Isaiah’s prophecies are well and good for people in the future to deal with … but don’t ask us to deal with these issues today.

It was very easy for most of us just a month ago to accept the warm comforts wrapped up in our folk interpretations and celebrations of Christmas. But if we are to accept the Incarnation and to really believe in more than folk Christmas, we need to use this season of Epiphany to move us along towards the whole purpose of Christmas and the Incarnation: for Christmas faith is meaningless without Easter faith.

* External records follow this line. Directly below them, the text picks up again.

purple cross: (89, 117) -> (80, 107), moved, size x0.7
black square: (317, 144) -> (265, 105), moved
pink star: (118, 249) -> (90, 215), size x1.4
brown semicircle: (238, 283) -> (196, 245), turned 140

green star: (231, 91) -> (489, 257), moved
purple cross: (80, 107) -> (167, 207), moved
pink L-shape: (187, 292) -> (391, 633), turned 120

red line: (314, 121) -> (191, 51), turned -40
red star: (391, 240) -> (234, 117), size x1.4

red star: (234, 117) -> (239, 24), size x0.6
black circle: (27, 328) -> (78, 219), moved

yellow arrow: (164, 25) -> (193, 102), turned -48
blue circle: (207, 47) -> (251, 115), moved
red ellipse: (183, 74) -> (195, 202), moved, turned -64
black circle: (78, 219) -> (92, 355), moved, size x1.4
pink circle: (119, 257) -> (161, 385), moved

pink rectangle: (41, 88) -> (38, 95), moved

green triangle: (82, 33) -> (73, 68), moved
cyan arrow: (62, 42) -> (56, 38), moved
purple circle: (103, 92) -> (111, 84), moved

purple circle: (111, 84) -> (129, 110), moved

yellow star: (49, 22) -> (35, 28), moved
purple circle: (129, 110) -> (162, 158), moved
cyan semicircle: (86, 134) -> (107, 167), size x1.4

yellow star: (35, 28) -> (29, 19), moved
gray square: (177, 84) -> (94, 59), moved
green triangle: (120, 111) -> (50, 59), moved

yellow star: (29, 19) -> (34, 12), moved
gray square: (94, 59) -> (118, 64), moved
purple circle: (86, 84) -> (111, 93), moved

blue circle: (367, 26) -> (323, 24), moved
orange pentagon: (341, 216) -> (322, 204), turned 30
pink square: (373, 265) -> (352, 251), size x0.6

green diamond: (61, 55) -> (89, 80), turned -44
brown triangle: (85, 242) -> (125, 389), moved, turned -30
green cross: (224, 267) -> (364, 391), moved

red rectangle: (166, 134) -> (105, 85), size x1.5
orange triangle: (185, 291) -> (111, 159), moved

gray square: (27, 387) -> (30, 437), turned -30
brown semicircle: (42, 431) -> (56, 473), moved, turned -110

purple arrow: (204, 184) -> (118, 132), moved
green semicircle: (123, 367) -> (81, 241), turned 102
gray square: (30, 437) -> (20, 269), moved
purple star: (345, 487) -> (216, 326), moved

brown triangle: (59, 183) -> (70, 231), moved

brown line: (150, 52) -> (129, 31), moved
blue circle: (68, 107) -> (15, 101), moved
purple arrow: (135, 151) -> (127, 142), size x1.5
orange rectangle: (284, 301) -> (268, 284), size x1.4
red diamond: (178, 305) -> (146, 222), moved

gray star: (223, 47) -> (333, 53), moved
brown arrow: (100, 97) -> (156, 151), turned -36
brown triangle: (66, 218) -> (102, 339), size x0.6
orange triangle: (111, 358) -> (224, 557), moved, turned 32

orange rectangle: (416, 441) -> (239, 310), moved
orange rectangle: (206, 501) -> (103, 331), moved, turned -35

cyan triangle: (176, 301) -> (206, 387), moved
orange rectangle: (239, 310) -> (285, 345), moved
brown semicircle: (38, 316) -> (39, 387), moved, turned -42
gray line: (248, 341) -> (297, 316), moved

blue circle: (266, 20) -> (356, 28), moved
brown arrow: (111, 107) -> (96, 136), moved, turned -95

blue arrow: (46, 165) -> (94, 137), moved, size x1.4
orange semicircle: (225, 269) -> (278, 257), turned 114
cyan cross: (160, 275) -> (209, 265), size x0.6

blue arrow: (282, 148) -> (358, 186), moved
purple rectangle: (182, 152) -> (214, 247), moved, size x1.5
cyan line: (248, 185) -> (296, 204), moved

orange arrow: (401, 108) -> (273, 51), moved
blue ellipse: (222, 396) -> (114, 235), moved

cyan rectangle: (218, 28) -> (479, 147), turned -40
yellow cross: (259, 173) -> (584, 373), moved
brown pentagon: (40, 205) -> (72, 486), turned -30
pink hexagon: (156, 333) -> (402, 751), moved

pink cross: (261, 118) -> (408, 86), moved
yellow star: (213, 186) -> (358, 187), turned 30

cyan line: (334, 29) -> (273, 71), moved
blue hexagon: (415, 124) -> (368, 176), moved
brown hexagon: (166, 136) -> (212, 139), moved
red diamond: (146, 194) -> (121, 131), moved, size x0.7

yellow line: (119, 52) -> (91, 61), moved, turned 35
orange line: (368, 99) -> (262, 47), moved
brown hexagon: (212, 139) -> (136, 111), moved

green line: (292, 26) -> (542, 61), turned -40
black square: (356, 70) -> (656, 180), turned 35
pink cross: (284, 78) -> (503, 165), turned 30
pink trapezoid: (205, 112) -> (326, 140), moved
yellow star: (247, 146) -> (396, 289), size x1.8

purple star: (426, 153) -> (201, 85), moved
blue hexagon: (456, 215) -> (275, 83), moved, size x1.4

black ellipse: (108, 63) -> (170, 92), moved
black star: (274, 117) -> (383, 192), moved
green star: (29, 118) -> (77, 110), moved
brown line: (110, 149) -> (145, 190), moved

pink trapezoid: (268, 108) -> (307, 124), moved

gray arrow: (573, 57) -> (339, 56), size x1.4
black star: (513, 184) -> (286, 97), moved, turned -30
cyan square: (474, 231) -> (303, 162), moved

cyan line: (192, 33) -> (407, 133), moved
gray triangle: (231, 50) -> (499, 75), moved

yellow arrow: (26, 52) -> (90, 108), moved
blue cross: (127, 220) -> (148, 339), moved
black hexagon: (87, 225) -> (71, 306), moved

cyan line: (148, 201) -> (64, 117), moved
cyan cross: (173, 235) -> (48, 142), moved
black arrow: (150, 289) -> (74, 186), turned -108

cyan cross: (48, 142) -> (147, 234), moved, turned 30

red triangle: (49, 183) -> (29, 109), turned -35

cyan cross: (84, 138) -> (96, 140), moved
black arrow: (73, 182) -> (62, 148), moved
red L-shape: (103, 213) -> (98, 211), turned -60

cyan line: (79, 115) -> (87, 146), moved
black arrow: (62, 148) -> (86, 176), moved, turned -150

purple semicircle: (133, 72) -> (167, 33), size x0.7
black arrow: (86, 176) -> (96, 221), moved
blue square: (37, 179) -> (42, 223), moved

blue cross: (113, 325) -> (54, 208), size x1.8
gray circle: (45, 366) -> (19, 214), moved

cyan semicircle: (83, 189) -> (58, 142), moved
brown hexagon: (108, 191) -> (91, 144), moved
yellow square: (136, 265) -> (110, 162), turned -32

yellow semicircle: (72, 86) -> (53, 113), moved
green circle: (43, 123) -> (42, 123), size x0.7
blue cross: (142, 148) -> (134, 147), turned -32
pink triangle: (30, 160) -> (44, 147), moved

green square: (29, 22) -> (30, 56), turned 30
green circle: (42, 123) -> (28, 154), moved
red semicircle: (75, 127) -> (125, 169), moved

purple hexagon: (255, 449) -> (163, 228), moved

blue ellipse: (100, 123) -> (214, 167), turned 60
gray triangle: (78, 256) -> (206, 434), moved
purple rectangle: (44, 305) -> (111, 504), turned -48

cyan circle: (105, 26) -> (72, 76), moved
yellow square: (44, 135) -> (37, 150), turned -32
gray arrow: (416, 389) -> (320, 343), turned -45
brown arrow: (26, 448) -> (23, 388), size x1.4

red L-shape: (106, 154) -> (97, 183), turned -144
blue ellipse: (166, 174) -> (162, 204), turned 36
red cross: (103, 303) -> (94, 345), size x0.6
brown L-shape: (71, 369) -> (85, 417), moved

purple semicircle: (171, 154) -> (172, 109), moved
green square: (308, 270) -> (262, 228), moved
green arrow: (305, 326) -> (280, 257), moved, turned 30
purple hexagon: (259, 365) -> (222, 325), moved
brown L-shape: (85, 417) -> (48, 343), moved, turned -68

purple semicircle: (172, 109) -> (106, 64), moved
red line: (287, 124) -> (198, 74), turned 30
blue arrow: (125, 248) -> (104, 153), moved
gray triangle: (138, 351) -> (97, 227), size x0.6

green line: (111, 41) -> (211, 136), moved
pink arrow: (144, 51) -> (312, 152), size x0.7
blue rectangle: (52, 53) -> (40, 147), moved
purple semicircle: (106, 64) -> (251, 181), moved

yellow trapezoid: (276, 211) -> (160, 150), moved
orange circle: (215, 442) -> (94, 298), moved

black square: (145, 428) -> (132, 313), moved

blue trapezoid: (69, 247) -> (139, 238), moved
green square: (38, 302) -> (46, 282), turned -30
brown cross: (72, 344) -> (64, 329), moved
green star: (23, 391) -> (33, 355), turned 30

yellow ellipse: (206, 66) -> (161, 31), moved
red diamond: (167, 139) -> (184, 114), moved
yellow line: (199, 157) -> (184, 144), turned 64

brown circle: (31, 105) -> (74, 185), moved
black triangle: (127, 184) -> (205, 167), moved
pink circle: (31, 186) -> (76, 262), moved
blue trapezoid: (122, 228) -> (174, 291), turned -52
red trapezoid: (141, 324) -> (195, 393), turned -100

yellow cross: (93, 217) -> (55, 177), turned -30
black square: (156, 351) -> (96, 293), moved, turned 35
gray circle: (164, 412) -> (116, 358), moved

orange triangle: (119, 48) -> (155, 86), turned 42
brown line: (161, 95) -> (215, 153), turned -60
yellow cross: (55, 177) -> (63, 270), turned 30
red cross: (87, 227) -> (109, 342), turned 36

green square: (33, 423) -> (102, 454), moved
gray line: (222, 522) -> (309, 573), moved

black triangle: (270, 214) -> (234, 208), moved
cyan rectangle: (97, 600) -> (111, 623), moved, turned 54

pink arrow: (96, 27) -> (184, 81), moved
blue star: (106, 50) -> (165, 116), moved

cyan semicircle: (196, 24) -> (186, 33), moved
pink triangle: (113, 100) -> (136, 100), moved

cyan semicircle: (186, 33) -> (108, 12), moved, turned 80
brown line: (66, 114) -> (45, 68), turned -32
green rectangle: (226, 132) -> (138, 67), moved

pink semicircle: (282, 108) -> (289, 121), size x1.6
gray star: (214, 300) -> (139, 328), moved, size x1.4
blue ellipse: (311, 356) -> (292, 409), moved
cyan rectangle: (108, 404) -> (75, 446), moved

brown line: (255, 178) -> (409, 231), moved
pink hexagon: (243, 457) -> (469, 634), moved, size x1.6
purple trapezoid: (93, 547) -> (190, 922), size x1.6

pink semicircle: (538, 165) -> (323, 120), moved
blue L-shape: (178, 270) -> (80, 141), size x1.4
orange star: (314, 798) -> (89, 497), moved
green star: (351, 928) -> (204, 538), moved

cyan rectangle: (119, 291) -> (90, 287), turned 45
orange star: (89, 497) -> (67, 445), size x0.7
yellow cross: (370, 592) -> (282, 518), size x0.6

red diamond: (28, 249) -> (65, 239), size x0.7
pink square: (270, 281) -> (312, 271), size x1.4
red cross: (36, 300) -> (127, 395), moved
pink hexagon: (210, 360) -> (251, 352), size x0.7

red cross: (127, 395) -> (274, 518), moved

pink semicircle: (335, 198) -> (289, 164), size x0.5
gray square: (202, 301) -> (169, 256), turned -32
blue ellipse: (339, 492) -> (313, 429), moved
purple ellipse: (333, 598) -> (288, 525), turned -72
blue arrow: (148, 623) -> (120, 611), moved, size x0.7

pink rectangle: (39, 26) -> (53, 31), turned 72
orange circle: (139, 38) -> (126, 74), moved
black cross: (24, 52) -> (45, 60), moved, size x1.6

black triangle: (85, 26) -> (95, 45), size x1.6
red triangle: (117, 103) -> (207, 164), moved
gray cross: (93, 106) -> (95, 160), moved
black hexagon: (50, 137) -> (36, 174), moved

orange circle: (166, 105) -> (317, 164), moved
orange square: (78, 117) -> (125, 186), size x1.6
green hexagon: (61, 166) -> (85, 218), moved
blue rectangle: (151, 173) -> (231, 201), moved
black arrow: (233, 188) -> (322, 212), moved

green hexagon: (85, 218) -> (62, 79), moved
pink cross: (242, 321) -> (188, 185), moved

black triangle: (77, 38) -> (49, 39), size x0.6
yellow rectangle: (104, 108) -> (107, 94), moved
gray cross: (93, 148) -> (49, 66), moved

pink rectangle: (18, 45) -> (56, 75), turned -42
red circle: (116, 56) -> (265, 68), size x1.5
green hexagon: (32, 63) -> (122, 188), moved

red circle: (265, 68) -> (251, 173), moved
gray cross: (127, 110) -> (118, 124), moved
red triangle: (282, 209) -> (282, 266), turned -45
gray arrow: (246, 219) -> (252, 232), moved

If the incarnation is about God taking on flesh, then Epiphany-tide is about Christianity being fleshed out. And these are very fleshy, very worldy, concerns for Christ in this morning’s Gospel reading.

In the Anglican tradition, preachers regularly began their sermons with the closing words of this morning’s Psalm: “Let the words of my mouth and the meditation of my heart be acceptable in your sight, O Lord, my strength and my redeemer” (Psalm 19: 14).

But are the words we preach, is Christianity as we proclaim it, good news for people today? Is it, perhaps, bad news? Or – worse than bad news – is it becoming more and more irrelevant? Or are we willing to restore its relevance?

This morning’s Gospel reading is good news, and not just to the poor and oppressed in Nazareth in the past.

Who are the poor, the captives, the blind and the oppressed in our midst today? And are we happy with them knowing that compassion for them is at the heart of Christ’s ministry and mission?

Is it too much for us to recover the message that links Christmas faith and Easter faith – that declares that the Gospel is good news for the poor, the captives, the blind and the oppressed among us today?

It is good news that may challenge us – that may take us outside our comfort zones. But if we step outside our comfort zone and recover this good news, then we can play our part in restoring the relevance of the Gospel and of the Church to a society today that is overwhelmed by bad news.

For as our Psalm this morning tells us, the word of God should revive the soul, give wisdom to the innocent, rejoice the heart and give light to the eyes (Psalm 19: 7-8).

And so, may all our thoughts, words and deeds be to the praise, honour and glory of God, + Father, Son and Holy Spirit, Amen.

Canon Patrick Comerford is Director of Spiritual Formation, the Church of Ireland Theological Institute and a canon of Christ Church Cathedral, Dublin. This sermon was preached at the Sung Eucharist in Saint Bartholomew’s Church, Ballsbridge, Dublin, on Sunday 24 January 2010.